As others have noted, flavours here are “massive”: “the culinary equivalent of the amplifier in Spinal Tap which goes up to 11.” Chickens wings come “blackened in a furious spice crust and then doused in a thick butter sauce”; bone marrow beef keema with chilli cheese kulcha is “hugely compelling.” Also “huge,” also “meaty,” are the mains: lamb ribs come “pelted with spices,” just one in a series of “very good, very intense dark brown things.” If it does all feel a little “calculated,” it’s largely forgivable — there’s plenty here to lure Rayner “back through the door again.”
ROVI
Fingers crossed there’s something to lure the rest of the nation’s critics back to London next week — but to wrap up for now (in the absence of Grace, Marina, Giles, and Tim) let’s settle for Michael Deacon.
He’s at Rovi — in his eyes, “the country’s most Guardian new restaurant.” By which he means: “so metropolitan, so liberal elite, so coconut water, so Greenpeace-reusable-shopping-bag in jute.”
And yet he loves it! Seriously, folks, “the food is terrific”. It’s “largely vegetarian,” of course (classic Guardian), but not completely: the crumpet lobster toast, for example, is “warm, rich, in parts floatily soft and in others satisfyingly crunchy” — just “outstanding.” Ditto the squid and lardo skewers: also not vegetarian; also “lovely.”

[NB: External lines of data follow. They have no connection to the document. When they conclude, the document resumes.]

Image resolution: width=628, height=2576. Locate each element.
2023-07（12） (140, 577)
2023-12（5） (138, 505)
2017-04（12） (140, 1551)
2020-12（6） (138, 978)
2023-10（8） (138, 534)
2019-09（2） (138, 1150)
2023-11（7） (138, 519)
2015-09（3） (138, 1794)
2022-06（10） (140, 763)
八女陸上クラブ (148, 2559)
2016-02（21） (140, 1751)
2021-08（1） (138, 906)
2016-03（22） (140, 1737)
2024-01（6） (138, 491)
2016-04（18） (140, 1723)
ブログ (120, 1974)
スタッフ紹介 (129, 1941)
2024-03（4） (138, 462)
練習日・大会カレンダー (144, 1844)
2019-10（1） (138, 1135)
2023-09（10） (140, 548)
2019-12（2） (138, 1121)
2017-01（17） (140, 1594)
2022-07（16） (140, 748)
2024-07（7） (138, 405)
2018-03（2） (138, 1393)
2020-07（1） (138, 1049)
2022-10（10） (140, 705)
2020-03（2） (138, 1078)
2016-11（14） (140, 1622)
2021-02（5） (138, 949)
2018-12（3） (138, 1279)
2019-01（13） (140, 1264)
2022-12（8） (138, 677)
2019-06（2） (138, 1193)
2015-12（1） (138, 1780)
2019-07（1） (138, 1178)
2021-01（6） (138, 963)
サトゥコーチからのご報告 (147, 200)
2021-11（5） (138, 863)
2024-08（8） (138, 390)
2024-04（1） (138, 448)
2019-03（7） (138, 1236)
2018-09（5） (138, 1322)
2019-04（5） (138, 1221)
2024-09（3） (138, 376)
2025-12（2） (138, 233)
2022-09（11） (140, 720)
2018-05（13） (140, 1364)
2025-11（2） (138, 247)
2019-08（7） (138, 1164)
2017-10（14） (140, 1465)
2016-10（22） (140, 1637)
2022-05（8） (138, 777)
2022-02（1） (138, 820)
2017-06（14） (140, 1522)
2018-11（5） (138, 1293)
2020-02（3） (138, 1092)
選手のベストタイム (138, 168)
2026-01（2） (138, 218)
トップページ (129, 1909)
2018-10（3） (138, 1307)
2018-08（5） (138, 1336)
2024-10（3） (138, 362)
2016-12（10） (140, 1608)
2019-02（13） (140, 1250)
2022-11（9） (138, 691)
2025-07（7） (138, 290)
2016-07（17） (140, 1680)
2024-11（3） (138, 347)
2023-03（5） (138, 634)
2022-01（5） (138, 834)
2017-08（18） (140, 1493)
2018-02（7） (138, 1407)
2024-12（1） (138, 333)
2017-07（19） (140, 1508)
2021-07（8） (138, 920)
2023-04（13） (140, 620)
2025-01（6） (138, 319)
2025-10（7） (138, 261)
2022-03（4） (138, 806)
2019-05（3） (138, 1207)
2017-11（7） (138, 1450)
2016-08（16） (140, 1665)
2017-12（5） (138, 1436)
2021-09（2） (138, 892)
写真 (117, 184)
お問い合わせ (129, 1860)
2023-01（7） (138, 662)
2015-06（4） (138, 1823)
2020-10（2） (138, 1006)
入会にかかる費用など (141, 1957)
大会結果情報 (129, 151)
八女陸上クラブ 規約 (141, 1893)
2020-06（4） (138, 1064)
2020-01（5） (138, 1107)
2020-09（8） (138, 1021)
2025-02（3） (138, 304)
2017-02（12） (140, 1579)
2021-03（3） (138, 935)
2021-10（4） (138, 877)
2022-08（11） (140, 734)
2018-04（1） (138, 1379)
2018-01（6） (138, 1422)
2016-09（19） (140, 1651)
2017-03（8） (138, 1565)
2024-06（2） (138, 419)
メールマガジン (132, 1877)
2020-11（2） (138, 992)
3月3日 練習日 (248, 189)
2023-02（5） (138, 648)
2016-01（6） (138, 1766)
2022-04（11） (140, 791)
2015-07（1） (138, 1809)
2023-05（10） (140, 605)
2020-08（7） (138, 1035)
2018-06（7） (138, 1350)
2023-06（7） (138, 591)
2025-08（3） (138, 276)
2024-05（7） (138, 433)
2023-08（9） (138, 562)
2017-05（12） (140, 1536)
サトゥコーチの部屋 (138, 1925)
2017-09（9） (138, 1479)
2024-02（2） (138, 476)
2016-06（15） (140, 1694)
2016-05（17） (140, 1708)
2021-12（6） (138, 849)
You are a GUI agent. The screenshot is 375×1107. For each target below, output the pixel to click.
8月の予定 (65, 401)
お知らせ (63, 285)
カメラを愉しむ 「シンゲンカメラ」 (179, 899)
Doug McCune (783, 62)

There’s also praise for the celeriac shawarma, even if it brings to Deacon’s mind the sort of kebab people “might buy at an unsuitably late hour while operating at less than maximum mental capacity: basically, a pocket of flatbread stuffed with the shavings from what appears to be an elephant’s leg rotating on a spike behind the counter.” Ah, yes: the “elephant’s leg.” Bête noire of would-be kebab gentrifiers like Chifafa (RIP) and Fanny’s (LOL). Fortunately, this “Guardian kebab” is nothing like that dirty, unhealthy thing people from the Middle East have been slinging for centuries: unlike those kebabs, this one is “juicy”, “chunky”, and “glowingly spiced.”
Rovi is quite simply “great”, its every dish a canvas of “layers and shades and subtleties.” It’s enough for the Telegraph man to declare himself “fully Guardian-ised”, confessing “I’ve just knitted a kaftan out of couscous and donated it to a yoga retreat for sociology lecturers.”